Hello, new friend.
I'm Ashley and this is me when a professional photographer takes a posed shot:
But you should probably know this is me in fifth grade. And this is me when my hubbs Smitty captures me inhaling a tostada at Taco Via. We keep it real around here, guys.
But not REALLY real, because I could've put those photos right here in the body of this page instead of hiding them behind a link you had to click. Amirite?
Ahem. Anyway....
This is me 10 years ago, just after finishing treatment for non hodgkin's lymphoma.
Cancer at 31 will change your life if you're lucky enough to keep yours and willing enough to let it. Nothing will freak you out (set you free?) like the hard core reminder you aren't privy to the actual QUANTITY of your remaining days. Amen?
But then I discovered pursuing QUALITY can make QUANTITY somewhat less relevant. And I'm learning I can choose this hard-but-worth-it path. I can choose to bitch and moan about the "daily grind" or I can choose to see existence itself as a mother effing miracle (which it is, if I take five seconds to think about it).
I can choose to let this God forsaken, crap-filled chaos of a "culture" determine what's worth my attention or I can choose to say, "Nope. Not today, Satan. I have bigger fish to fry."
In 2013, I chose the name Milagro for us. And I'm not sure I had any better reasons other than it's a beautiful word (translates as miracle from Spanish) and I was unreasonably charmed by the movie The Milagro Beanfield War.
Now I know better. Now I know there's nothing more fascinating to me in all the world than this:
Which is the bigger miracle?
That nearly 14 billion years ago there was nothing (but also everything) and then boom. The inexplicable expansion began and now here we are with our fingers and our eyeballs and our ear drums and our electrical brains and our musical hearts and our full lungs and our weird feelings. And there was dark and then light and then earth and then life and then tiny organisms we can't classify and now here we are with Sistine Chapels and Beethoven's notes and Mary Oliver's words and Stephen Hawking's mind and Dr. Pepper.

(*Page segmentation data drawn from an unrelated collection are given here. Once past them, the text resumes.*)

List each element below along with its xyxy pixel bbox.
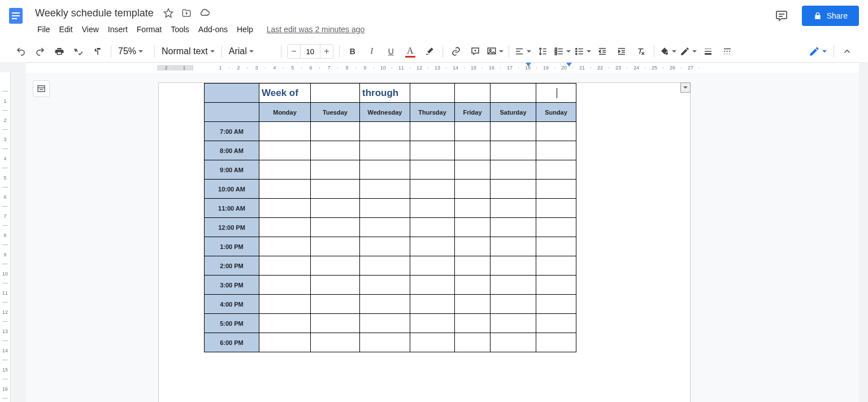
table-cell[interactable] (536, 180, 576, 199)
table-cell[interactable] (360, 276, 410, 295)
table-cell[interactable] (311, 84, 360, 103)
table-cell[interactable] (259, 295, 311, 314)
table-cell[interactable] (410, 122, 455, 141)
table-cell[interactable] (259, 333, 311, 352)
table-cell[interactable] (311, 237, 360, 256)
time-header[interactable]: 6:00 PM (205, 333, 259, 352)
border-color-button[interactable] (679, 43, 698, 59)
menu-format[interactable]: Format (132, 23, 166, 36)
menu-insert[interactable]: Insert (103, 23, 132, 36)
table-cell[interactable] (311, 276, 360, 295)
table-cell[interactable] (360, 256, 410, 276)
zoom-select[interactable]: 75% (115, 43, 151, 59)
time-header[interactable]: 4:00 PM (205, 295, 259, 314)
day-header[interactable]: Thursday (410, 103, 455, 122)
indent-marker-icon[interactable] (566, 63, 572, 67)
font-size-input[interactable] (300, 45, 320, 58)
table-cell[interactable] (491, 160, 536, 180)
schedule-table[interactable]: Week of through MondayTuesdayWednesdayTh… (204, 83, 576, 352)
table-cell[interactable] (491, 333, 536, 352)
table-cell[interactable] (259, 218, 311, 237)
day-header[interactable]: Wednesday (360, 103, 410, 122)
table-cell[interactable] (410, 237, 455, 256)
time-header[interactable]: 9:00 AM (205, 160, 259, 180)
table-options-button[interactable] (680, 82, 691, 93)
day-header[interactable]: Friday (455, 103, 491, 122)
spellcheck-button[interactable] (70, 43, 88, 59)
page[interactable]: Week of through MondayTuesdayWednesdayTh… (158, 82, 691, 402)
table-cell[interactable] (311, 218, 360, 237)
time-header[interactable]: 11:00 AM (205, 199, 259, 218)
day-header[interactable]: Sunday (536, 103, 576, 122)
star-icon[interactable] (162, 6, 175, 20)
table-cell[interactable] (311, 199, 360, 218)
font-select[interactable]: Arial (225, 43, 277, 59)
menu-addons[interactable]: Add-ons (194, 23, 232, 36)
insert-link-button[interactable] (447, 43, 465, 59)
menu-tools[interactable]: Tools (166, 23, 194, 36)
table-cell[interactable] (410, 295, 455, 314)
time-header[interactable]: 1:00 PM (205, 237, 259, 256)
table-cell[interactable] (259, 314, 311, 333)
table-cell[interactable] (536, 237, 576, 256)
table-cell[interactable] (360, 333, 410, 352)
table-cell[interactable] (259, 237, 311, 256)
table-cell[interactable] (360, 295, 410, 314)
increase-indent-button[interactable] (613, 43, 631, 59)
border-style-button[interactable] (718, 43, 736, 59)
table-cell[interactable] (536, 122, 576, 141)
table-cell[interactable] (536, 276, 576, 295)
table-cell[interactable] (205, 84, 259, 103)
table-cell[interactable] (410, 141, 455, 160)
table-cell[interactable] (410, 84, 455, 103)
table-cell[interactable] (259, 180, 311, 199)
time-header[interactable]: 12:00 PM (205, 218, 259, 237)
document-name[interactable]: Weekly schedule template (32, 6, 157, 20)
underline-button[interactable]: U (382, 43, 400, 59)
table-cell[interactable] (311, 314, 360, 333)
table-cell[interactable] (311, 141, 360, 160)
line-spacing-button[interactable] (533, 43, 552, 59)
table-cell[interactable] (491, 199, 536, 218)
vertical-ruler[interactable]: 1234567891011121314151617 (0, 72, 11, 402)
week-of-label[interactable]: Week of (259, 84, 311, 103)
table-cell[interactable] (311, 160, 360, 180)
text-color-button[interactable]: A (401, 43, 419, 59)
table-cell[interactable] (360, 122, 410, 141)
add-comment-button[interactable] (466, 43, 484, 59)
table-cell[interactable] (536, 160, 576, 180)
font-size-increase[interactable]: + (320, 45, 333, 58)
table-cell[interactable] (491, 295, 536, 314)
indent-marker-icon[interactable] (526, 63, 531, 67)
checklist-button[interactable] (553, 43, 572, 59)
table-cell[interactable] (536, 218, 576, 237)
table-cell[interactable] (455, 237, 491, 256)
menu-edit[interactable]: Edit (55, 23, 77, 36)
table-cell[interactable] (311, 256, 360, 276)
table-cell[interactable] (410, 218, 455, 237)
table-cell[interactable] (360, 218, 410, 237)
table-cell[interactable] (311, 122, 360, 141)
through-label[interactable]: through (360, 84, 410, 103)
hide-menus-button[interactable] (838, 43, 856, 59)
cloud-status-icon[interactable] (198, 6, 211, 20)
table-cell[interactable] (491, 276, 536, 295)
table-cell[interactable] (491, 84, 536, 103)
paint-format-button[interactable] (89, 43, 107, 59)
table-cell[interactable] (455, 141, 491, 160)
menu-help[interactable]: Help (232, 23, 258, 36)
table-cell[interactable] (311, 180, 360, 199)
table-cell[interactable] (455, 84, 491, 103)
align-button[interactable] (513, 43, 532, 59)
undo-button[interactable] (12, 43, 30, 59)
table-cell[interactable] (360, 199, 410, 218)
table-cell[interactable] (205, 103, 259, 122)
last-edit-link[interactable]: Last edit was 2 minutes ago (267, 25, 365, 34)
editing-mode-button[interactable] (805, 43, 830, 59)
menu-view[interactable]: View (77, 23, 103, 36)
time-header[interactable]: 3:00 PM (205, 276, 259, 295)
print-button[interactable] (50, 43, 68, 59)
move-icon[interactable] (180, 6, 193, 20)
table-cell[interactable] (259, 141, 311, 160)
horizontal-ruler[interactable]: 2112345678910111213141516171819202122232… (26, 62, 859, 73)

Or that I can spend all my days completely oblivious to this, wrapped up in ego bulls*** about who is more right and how I've been wronged and what I need to buy and WHAT WILL I DO? and what a pain! and how COULD they?
Miraculous, both.
And if a cancer scare wasn't enough to keep me in a perpetual state of never ending awe and gratitude, I'll have to commit to spend my days practicing what will.
For me, it is slowing down and writing and reading and listening to human stories and meditating on wise words. These are the practices that are worth my days. It's what I have to DO to be the person I want to BE.
Milagro is a place for this. A place to be reminded who you are and what's important.
Because you are a tiny little piece of this magical, spirit-filled, unfathomable universe. And I can't wait to see what you do about that.